I love our church for many reasons, and one of those reasons is because our church does not tell you what you must believe.  Maybe you have no questions.  Fine.  Great.  Maybe you have a lot of questions, questions that really worry you.  We will help you with those questions, but we aren’t going to condemn you for having questions or for asking those questions.  In fact, maybe I should stop in the middle of my messages occasionally and ask if anyone has any questions, except I’m afraid the questions I’ll get ask would be ones such as, are you about finished?  I know that not giving a packaged set of answers is scary and hard for some people, and because that is how we operate as a church I understand that our church will not be for everyone.  But I also know that life can be very hard and very difficult and when life gets very hard and very difficult we must have something to hold on to that will carry us through not only those moments but all the hard and all the difficult moments, and the only way to build a foundation to get us through those moments is to build a strong and independent faith, and that comes by asking questions, tough questions, and working to find answers to those questions.  And then, we will find that we have a faith that will carry us through to the very end, and when that end comes it will carry us through that end to a new beginning in eternity.

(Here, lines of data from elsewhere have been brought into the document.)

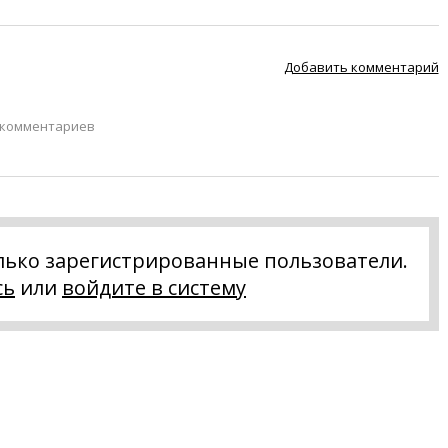
Добавить комментарий
 комментариев
лько зарегистрированные пользователи.
сь
или
войдите в систему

I believe we need something to hold onto in this life.  I also believe we need something to hold onto as we pass from this life into the next, which is why as much as I love my friends and my family I believe something further is still needed to carry me through not only the next life but will also bring about a transformation in this life and give me something to hold onto in the darkest, most difficult moments of this life.  I have looked down into the chasm of unbelief, and I found it very much lacking.  I have read many of the books from that point of view and I have thought long and hard about what I believe, and I continually come to the conclusion that faith is the foundation that I need for my life, and for the next life as well.  Yes, I continue to have doubts and questions and there are times when I too say, I believe, help my unbelief, but I know that is not an expression of weakness, but of strength.  I do not have to have an answer for every question because I know that ultimately, I have the answer that matters most, and that is Jesus.